Transcribed page contents:
══════════════════════════════

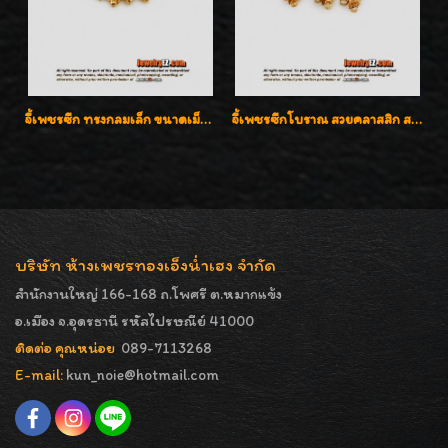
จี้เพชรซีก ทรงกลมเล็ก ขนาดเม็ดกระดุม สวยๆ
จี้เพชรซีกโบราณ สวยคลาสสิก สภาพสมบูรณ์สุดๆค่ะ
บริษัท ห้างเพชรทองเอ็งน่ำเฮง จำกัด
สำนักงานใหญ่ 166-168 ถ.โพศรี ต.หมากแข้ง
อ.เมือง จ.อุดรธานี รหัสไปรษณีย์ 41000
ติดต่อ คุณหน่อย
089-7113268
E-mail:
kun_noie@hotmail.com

══════════════════════════════

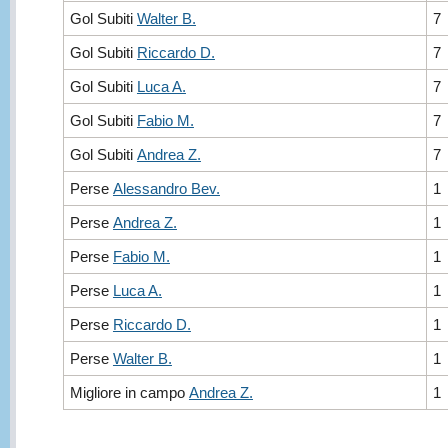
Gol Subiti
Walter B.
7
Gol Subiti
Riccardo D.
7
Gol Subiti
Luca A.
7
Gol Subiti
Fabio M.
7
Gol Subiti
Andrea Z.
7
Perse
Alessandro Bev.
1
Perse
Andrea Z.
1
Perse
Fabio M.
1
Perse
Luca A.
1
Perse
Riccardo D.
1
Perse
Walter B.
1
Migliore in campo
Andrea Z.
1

══════════════════════════════

▶ **WHAT NEEDS TO BE DONE**
Work out how many lines of the data above hold the word "เพชรซ", and write only the count.

▶ **COMPLETED TASK**
2